Collected data entries »
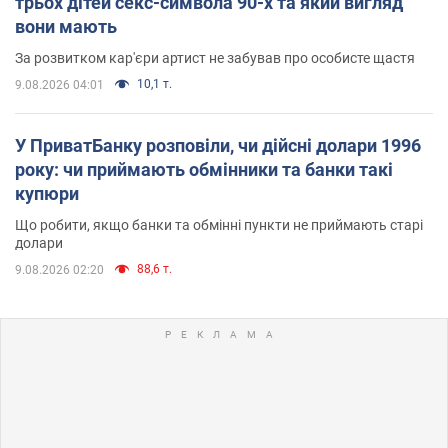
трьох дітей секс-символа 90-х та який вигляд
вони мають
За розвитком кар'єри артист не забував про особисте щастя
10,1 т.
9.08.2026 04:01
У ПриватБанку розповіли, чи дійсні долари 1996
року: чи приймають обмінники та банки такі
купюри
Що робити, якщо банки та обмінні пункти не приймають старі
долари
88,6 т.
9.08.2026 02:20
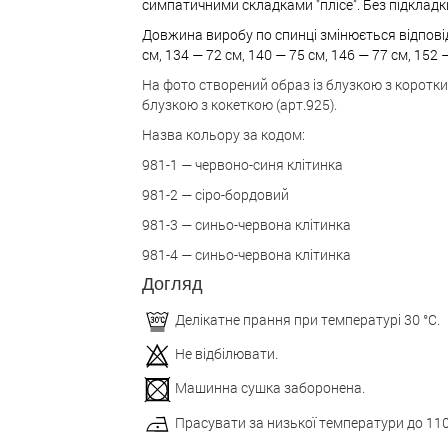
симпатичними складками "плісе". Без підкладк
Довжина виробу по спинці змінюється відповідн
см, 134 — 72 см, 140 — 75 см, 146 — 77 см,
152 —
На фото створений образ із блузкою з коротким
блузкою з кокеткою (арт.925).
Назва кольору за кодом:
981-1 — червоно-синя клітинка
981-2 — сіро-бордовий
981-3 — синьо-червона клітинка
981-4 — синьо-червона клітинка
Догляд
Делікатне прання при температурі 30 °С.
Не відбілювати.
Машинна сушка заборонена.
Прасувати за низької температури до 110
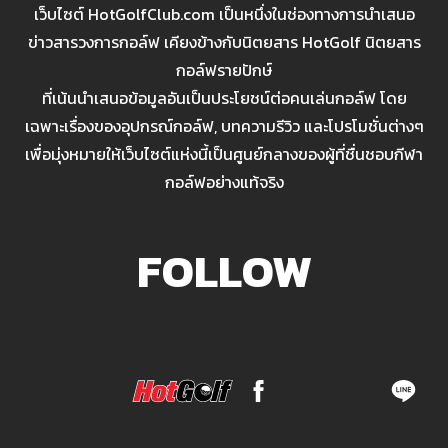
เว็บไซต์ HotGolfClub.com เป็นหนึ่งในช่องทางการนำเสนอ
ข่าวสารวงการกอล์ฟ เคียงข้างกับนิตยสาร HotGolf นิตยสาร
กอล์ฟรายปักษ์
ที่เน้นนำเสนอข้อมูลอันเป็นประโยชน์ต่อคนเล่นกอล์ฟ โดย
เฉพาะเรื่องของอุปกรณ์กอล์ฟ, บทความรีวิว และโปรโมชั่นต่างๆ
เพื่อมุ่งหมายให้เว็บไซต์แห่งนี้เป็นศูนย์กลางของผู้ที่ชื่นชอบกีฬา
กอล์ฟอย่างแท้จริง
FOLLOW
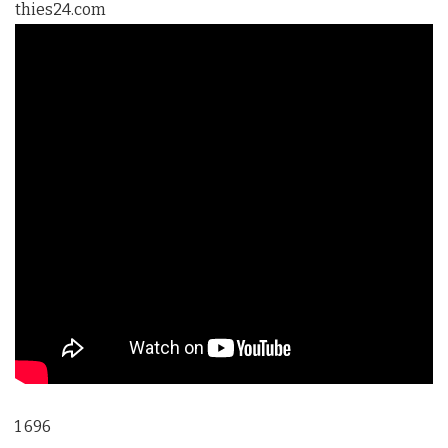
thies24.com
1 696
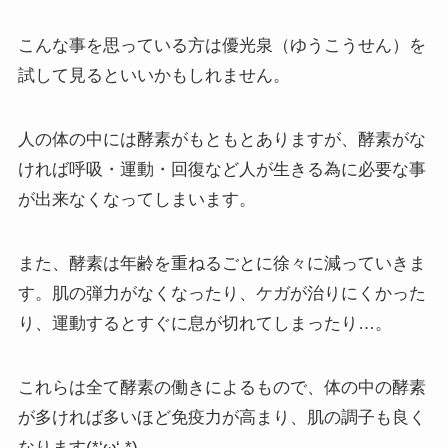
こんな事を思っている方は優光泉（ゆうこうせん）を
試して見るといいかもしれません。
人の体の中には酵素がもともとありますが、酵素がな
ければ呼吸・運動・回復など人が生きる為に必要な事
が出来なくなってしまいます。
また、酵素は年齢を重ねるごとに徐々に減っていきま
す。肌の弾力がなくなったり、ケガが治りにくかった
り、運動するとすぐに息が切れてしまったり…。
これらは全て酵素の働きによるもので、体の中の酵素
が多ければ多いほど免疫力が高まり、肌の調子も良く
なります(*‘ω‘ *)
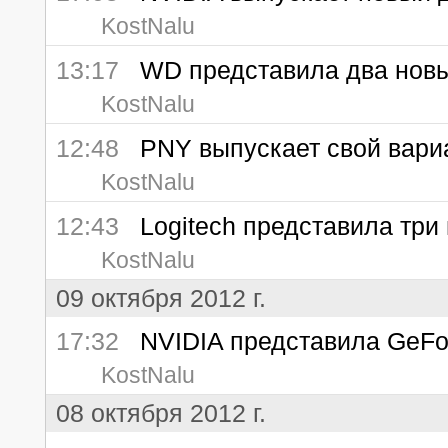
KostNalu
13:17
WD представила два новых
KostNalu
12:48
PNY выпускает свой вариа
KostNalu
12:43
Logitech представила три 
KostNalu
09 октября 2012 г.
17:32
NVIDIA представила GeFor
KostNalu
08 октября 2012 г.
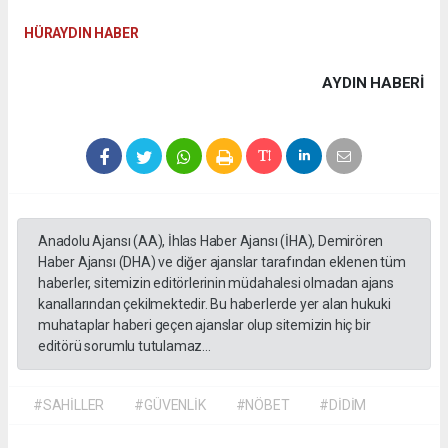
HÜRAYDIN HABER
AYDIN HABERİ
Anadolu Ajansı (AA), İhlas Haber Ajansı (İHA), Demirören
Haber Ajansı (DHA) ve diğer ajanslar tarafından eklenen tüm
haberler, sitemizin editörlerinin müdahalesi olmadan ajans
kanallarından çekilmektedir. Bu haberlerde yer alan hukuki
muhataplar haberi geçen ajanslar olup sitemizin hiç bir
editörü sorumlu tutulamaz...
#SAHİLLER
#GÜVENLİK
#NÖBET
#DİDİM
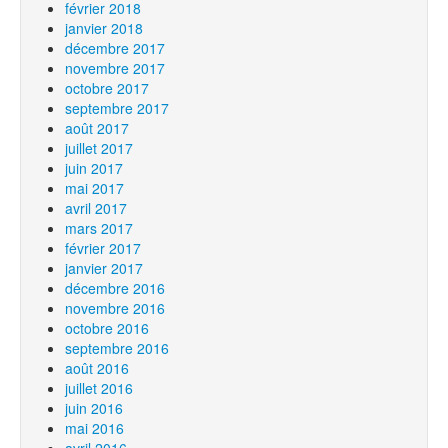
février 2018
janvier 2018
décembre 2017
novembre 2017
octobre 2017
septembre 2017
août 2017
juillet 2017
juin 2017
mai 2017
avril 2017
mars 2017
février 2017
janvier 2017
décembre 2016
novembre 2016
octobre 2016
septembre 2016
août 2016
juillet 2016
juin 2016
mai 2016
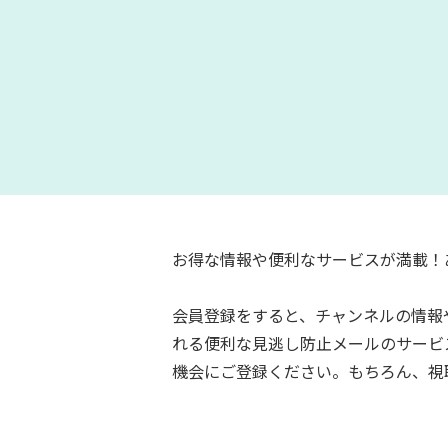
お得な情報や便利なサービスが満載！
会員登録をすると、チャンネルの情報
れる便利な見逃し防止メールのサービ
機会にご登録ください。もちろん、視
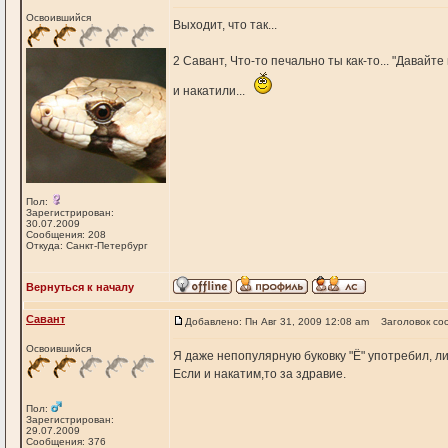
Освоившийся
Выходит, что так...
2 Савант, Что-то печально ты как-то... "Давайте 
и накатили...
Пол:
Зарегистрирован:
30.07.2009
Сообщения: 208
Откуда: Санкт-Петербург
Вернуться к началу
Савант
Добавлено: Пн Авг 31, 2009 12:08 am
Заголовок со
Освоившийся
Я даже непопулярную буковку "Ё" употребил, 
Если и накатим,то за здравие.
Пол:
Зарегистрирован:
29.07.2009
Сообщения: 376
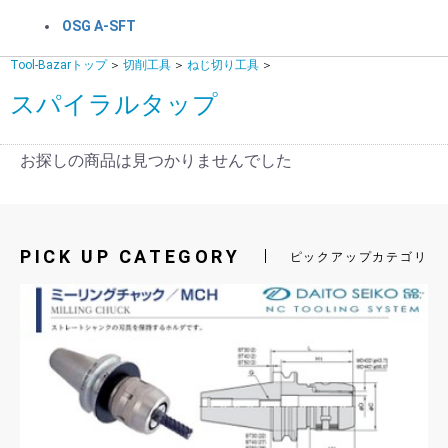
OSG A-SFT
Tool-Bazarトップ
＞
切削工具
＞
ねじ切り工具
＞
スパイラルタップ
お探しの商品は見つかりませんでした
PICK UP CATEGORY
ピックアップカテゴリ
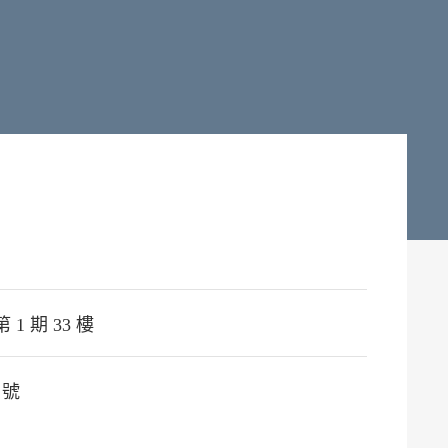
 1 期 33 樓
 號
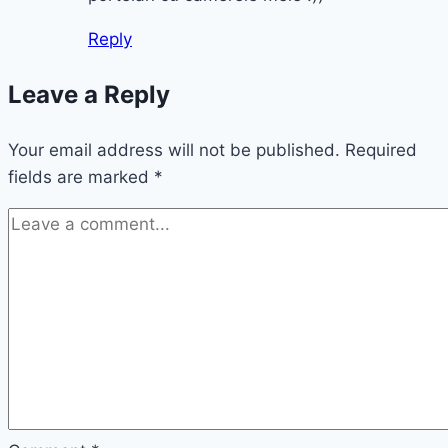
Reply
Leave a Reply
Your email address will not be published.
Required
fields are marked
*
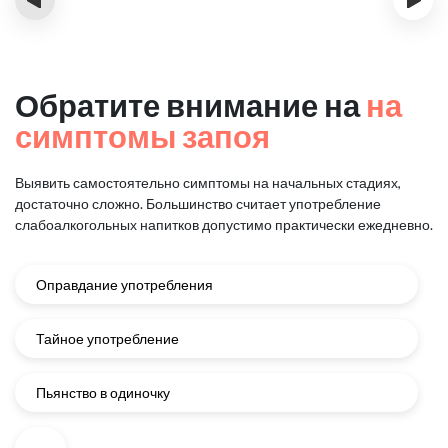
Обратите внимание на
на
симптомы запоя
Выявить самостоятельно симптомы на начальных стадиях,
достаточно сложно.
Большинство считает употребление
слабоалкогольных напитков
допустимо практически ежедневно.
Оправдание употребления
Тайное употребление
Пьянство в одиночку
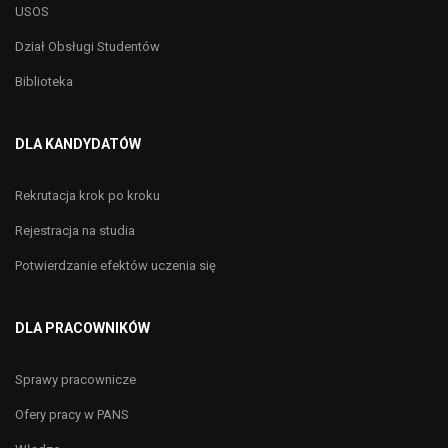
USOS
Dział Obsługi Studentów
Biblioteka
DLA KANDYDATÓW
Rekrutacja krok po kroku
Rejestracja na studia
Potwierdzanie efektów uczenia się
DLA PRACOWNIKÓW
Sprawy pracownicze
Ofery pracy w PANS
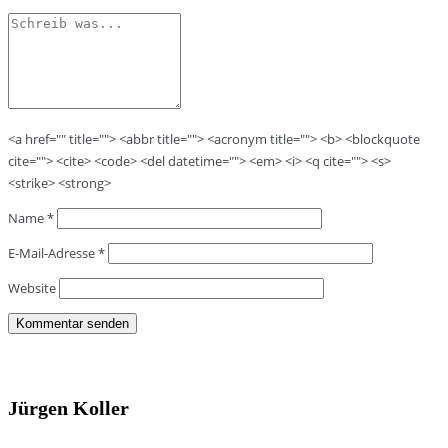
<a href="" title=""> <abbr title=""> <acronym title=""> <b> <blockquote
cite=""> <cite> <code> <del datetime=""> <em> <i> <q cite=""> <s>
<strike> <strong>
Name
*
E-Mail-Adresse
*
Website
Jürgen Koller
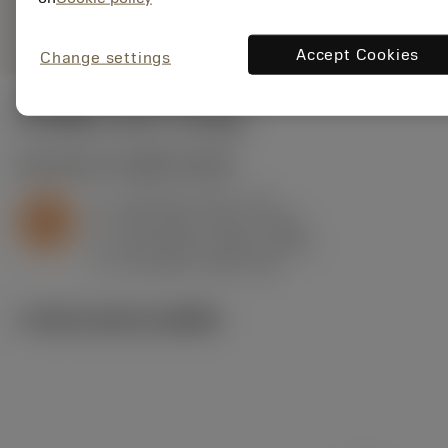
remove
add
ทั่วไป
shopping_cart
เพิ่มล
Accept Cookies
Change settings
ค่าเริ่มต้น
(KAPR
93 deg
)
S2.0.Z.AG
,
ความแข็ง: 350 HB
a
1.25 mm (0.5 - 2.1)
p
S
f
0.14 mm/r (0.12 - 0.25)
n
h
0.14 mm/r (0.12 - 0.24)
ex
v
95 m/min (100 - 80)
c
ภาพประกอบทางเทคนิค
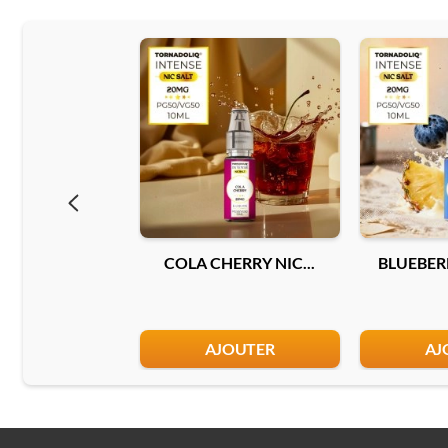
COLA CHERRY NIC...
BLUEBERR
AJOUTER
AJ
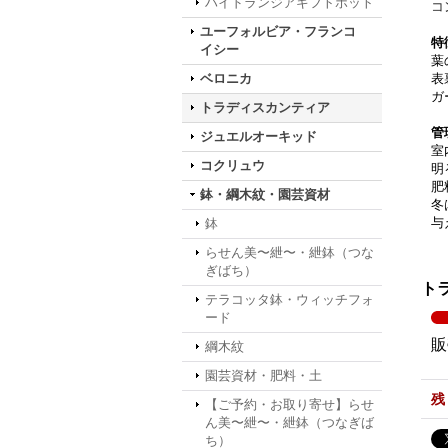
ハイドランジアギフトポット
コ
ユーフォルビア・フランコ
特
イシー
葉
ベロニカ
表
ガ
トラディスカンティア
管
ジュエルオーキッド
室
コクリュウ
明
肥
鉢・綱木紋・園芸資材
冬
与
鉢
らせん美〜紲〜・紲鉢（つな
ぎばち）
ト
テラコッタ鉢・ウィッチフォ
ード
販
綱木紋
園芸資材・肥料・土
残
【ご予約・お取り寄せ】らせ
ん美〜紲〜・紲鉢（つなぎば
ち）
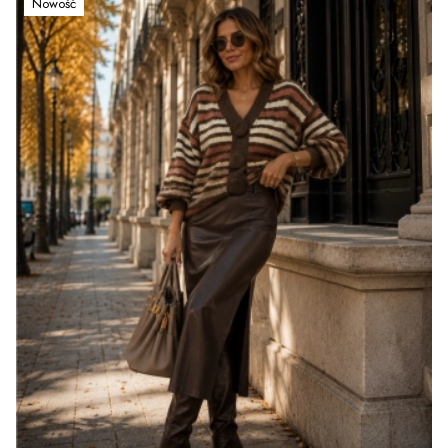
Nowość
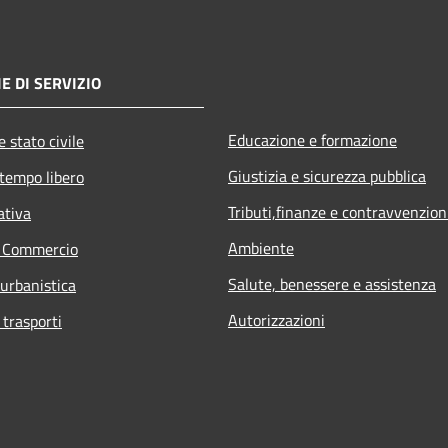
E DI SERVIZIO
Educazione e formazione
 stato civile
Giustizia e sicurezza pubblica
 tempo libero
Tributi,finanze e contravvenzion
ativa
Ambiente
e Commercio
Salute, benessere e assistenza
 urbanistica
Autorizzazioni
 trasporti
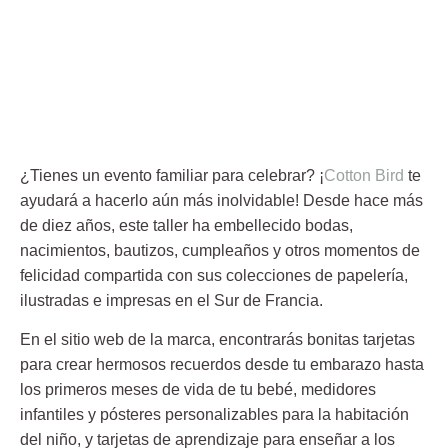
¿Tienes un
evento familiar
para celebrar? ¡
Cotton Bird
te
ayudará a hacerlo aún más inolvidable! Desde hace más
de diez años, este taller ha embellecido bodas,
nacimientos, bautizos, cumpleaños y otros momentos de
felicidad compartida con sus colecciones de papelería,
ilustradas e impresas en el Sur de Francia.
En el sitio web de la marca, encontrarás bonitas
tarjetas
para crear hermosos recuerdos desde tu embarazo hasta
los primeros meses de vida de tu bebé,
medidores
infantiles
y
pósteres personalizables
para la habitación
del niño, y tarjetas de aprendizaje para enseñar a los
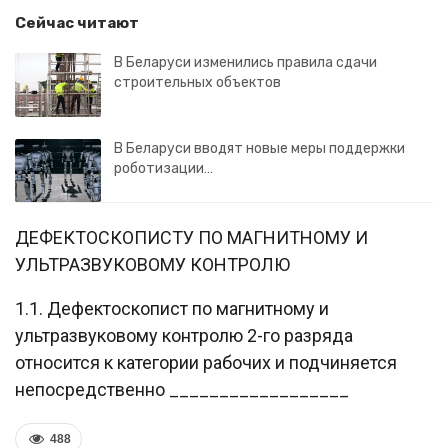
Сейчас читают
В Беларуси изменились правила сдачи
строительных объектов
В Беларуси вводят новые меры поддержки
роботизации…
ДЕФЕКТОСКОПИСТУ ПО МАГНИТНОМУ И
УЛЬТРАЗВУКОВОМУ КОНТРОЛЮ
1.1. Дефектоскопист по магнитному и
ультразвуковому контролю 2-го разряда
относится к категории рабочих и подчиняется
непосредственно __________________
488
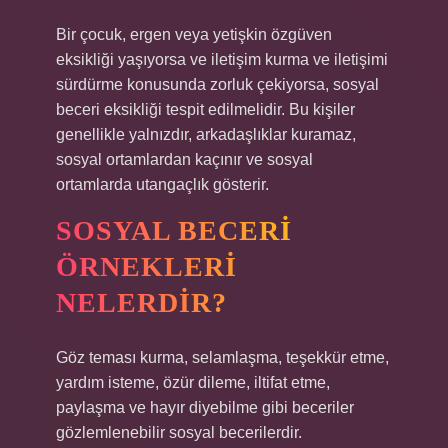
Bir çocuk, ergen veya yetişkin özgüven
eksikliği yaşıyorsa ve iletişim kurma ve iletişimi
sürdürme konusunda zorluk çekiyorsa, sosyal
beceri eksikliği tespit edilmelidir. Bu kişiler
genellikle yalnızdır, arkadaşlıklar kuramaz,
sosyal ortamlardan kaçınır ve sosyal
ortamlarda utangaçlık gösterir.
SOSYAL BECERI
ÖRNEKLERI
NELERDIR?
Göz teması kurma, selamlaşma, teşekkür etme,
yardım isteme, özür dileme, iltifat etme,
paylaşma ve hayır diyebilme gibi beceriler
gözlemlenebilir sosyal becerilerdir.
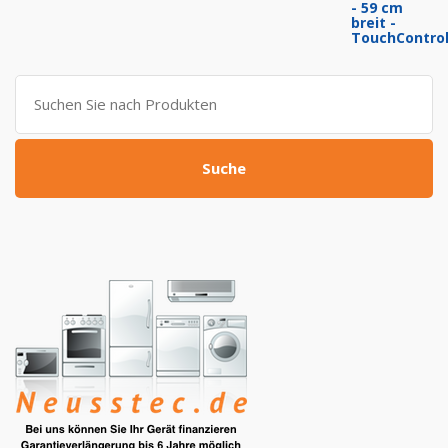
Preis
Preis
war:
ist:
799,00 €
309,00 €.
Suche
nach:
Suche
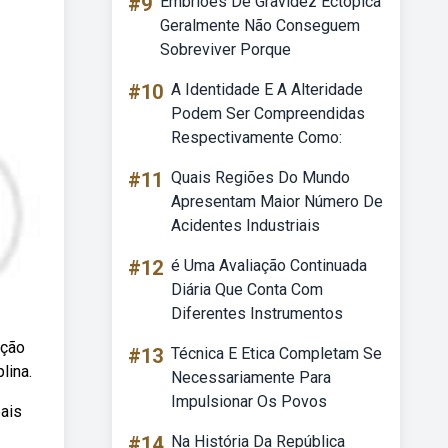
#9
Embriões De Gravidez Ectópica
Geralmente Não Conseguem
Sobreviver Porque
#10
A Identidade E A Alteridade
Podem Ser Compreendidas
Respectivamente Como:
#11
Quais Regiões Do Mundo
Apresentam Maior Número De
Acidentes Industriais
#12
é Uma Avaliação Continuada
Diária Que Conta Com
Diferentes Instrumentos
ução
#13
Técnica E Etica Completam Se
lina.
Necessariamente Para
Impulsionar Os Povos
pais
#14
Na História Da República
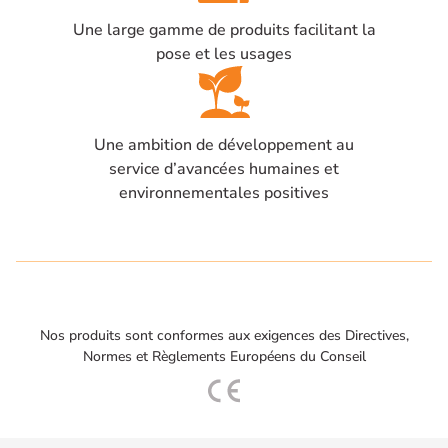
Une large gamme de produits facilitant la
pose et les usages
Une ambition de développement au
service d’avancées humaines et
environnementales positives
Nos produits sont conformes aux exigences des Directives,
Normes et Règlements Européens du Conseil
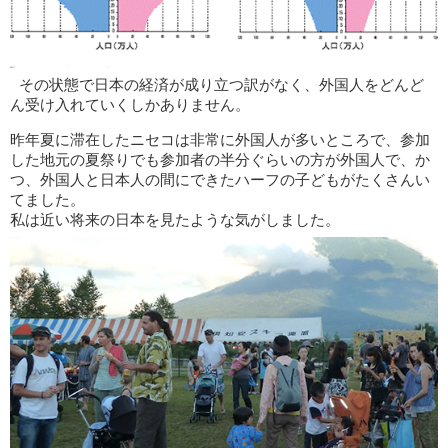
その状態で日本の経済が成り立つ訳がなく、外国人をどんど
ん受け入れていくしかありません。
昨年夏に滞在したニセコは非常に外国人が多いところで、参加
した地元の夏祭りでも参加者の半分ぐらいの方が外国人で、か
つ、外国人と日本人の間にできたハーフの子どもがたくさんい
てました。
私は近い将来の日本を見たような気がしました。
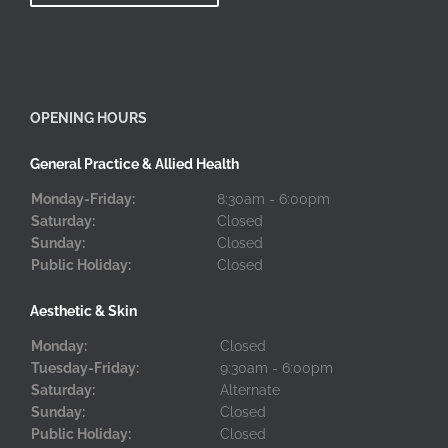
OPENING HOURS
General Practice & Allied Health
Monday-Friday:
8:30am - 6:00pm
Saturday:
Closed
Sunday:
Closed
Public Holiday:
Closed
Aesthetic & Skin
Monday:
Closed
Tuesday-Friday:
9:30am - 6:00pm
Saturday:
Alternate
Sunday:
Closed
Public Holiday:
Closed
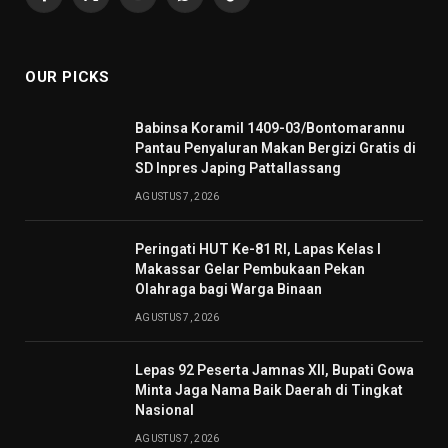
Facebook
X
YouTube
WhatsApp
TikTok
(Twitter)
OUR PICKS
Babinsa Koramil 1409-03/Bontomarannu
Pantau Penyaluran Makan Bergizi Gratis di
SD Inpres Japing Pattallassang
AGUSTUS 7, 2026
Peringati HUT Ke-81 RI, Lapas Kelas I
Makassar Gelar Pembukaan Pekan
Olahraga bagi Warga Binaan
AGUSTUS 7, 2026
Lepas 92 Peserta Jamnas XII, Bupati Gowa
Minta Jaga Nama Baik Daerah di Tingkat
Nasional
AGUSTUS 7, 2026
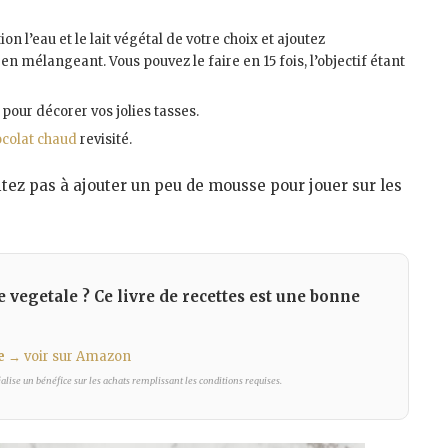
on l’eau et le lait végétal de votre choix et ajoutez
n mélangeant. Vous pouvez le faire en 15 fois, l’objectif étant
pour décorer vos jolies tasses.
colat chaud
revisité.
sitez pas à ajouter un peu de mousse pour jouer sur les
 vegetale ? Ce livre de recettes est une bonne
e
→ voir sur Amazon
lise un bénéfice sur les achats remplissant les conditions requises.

Task directions »
Would you reproduce the lines above, from the very first through the line containing "9.08.2026 02:20", exactly and without the pictures?

Solution for this task »
трьох дітей секс-символа 90-х та який вигляд
вони мають
За розвитком кар'єри артист не забував про особисте щастя
10,1 т.
9.08.2026 04:01
У ПриватБанку розповіли, чи дійсні долари 1996
року: чи приймають обмінники та банки такі
купюри
Що робити, якщо банки та обмінні пункти не приймають старі
долари
88,6 т.
9.08.2026 02:20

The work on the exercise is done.